Clones and Licensing ⇥ lowendmac.com
After I linked to Jack Wellborn’s article on Microsoft’s growing hardware business, Jonas Wisser sent me a text, which he’s given me permission to quote here:
Kinda surprised you didn’t make the connection between licensing killing a quality OS problem and Old Apple.
There are two really good points here: first, that the degrading of Microsoft’s reputation due to licensees making crappy products is similar to Apple’s situation in the mid-’90’s with the Macintosh clones; and, second, that it’s surprising that I didn’t make that connection.
He continued:
The problem for Microsoft is that they _can’t_ win back control of their consumer product the way Apple did.
Their enterprise and embedded footprint is way too big.
IMO, the only way they could do it would be to turn Windows into a legacy product and ship their own hardware running a new OS.

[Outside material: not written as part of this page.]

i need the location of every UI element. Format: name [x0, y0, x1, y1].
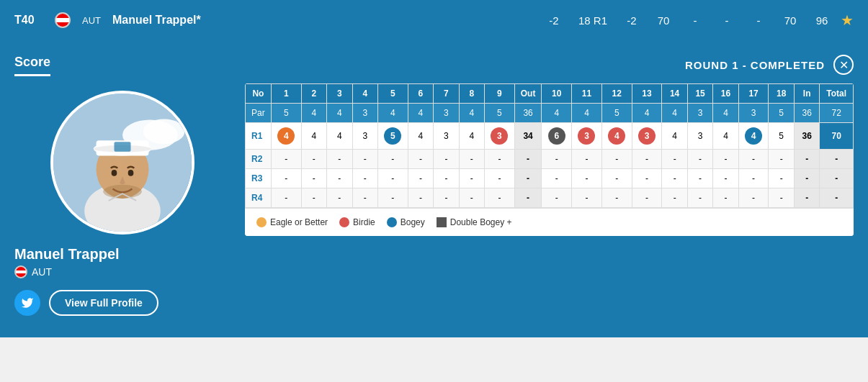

I think this is a really intelligent point, but there is one niggle I have: Macintosh clones were never really big business:
Hard numbers are not available for most brands of clones, but it’s generally estimated that they accounted for about 15% of all Mac OS computers sold in 1997…
As numbers are hard to come by, it’s conceivable that Macintosh clones could have accounted for a much larger percentage of Mac OS sales at their peak. I doubt, however, that they ever had a market share as great as Windows licensees enjoy today.